→ **WHAT IS REQUIRED**: Your answer should be one number: how many lines of the records hold the string "сайте".

→ **DATA SHOWN**:
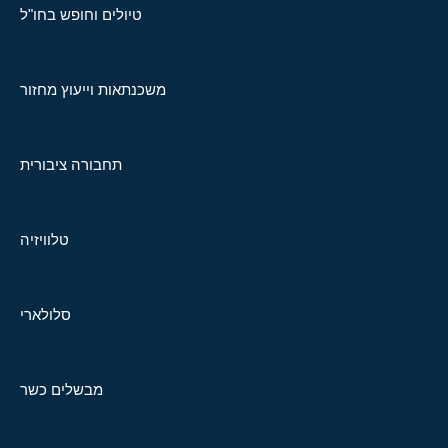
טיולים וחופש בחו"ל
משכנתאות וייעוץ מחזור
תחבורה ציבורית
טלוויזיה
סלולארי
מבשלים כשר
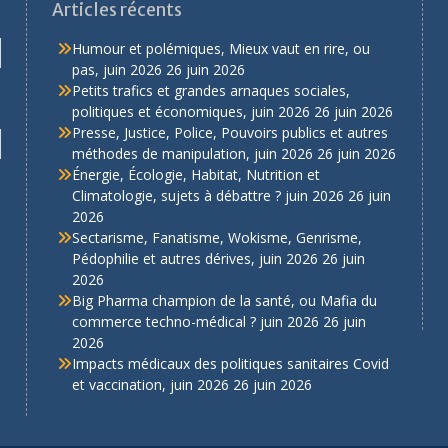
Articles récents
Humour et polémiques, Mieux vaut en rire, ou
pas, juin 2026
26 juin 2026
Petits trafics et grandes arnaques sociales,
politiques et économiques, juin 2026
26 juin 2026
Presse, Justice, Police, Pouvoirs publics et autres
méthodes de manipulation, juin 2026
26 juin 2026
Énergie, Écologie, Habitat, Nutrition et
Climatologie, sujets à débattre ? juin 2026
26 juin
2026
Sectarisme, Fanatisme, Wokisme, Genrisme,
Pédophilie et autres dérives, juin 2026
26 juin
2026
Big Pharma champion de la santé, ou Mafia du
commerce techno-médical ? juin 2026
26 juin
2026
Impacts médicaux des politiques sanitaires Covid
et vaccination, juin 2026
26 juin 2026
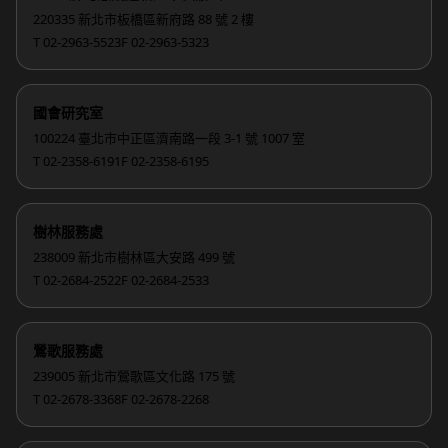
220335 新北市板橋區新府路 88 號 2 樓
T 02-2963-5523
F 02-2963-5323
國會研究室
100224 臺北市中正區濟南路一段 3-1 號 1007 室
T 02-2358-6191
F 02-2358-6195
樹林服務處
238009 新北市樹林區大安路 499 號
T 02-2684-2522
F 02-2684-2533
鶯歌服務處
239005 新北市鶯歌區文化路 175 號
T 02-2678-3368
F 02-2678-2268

---

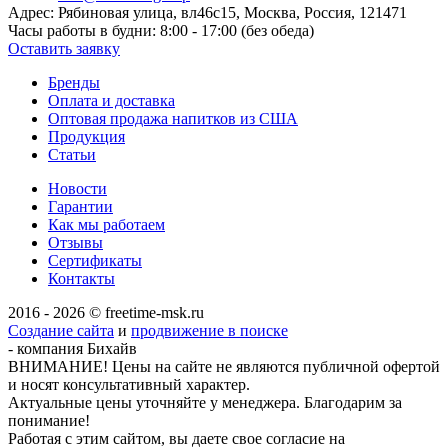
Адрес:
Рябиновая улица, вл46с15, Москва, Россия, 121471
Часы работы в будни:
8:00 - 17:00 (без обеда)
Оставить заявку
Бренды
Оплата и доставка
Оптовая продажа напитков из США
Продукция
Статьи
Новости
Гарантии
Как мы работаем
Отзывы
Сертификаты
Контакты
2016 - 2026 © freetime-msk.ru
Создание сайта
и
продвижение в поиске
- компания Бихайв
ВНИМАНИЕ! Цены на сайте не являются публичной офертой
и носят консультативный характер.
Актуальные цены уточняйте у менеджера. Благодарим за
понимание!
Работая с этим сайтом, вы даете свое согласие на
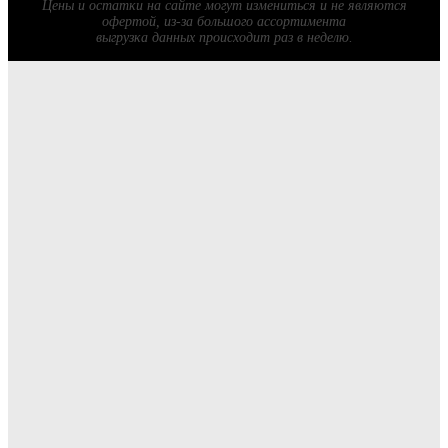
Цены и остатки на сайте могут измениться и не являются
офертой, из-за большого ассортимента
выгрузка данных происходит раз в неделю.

→ **THE ANSWER**: 2